This is a special topics course designed to immerse students in the social, political, economic, historical, cultural, religious, artistic, or diasporic experiences of peoples, communities, and countries in the region. Taught from a multidisciplinary perspective, each time it is offered, the course will have a new, fresh focus and coverage, while always engaging with issues of race, gender, class, nation, and sovereignty.

Current Special Topics:

LACS 017A - (CC,IS) The Caribbean Experience

Looking to the many abyssal histories of the Caribbean, this course will explore major issues that have shaped Caribbean literature: colonialism, indigeneity, iterations of enslavement, creolization, migration, diaspora, revolution, tropicality, and climate crisis.

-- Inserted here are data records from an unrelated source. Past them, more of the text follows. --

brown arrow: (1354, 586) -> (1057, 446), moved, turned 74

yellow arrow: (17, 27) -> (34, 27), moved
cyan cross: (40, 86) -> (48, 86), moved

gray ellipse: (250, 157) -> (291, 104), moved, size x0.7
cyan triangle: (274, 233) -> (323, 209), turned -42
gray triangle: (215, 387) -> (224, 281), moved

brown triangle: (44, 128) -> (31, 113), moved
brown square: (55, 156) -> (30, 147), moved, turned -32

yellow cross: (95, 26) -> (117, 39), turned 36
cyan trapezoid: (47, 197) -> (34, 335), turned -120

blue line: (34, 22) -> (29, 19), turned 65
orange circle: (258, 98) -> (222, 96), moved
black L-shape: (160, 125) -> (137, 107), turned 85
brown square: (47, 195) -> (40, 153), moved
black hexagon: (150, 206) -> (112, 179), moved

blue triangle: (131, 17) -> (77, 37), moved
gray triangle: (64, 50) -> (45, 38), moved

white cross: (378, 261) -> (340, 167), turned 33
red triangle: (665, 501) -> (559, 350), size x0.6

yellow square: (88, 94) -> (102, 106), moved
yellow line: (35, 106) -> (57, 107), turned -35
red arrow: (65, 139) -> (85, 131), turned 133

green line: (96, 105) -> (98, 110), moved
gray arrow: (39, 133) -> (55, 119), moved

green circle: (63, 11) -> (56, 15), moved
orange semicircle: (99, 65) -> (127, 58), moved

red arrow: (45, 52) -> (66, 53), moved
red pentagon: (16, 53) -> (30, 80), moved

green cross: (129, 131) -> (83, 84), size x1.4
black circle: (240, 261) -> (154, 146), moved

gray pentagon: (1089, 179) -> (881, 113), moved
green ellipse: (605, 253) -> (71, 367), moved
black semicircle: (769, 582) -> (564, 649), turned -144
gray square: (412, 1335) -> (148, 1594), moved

How do narratives of the Caribbean represent the collision of political forces and natural environments? How do island-writers evoke gender and a poetics of relation that exceeds tourist desire and forceful extraction? How do island-writers reconcile (mis)representations of tropicality and address the existential threats of rising sea levels and increasing temperatures? During our readings, we will be attentive to the Caribbean as a space of first colonial contact, as a place where the plantation system reigned, as the site of the first successful slave revolt (Haiti), and how these past legacies haunt contemporary conditions across the Caribbean.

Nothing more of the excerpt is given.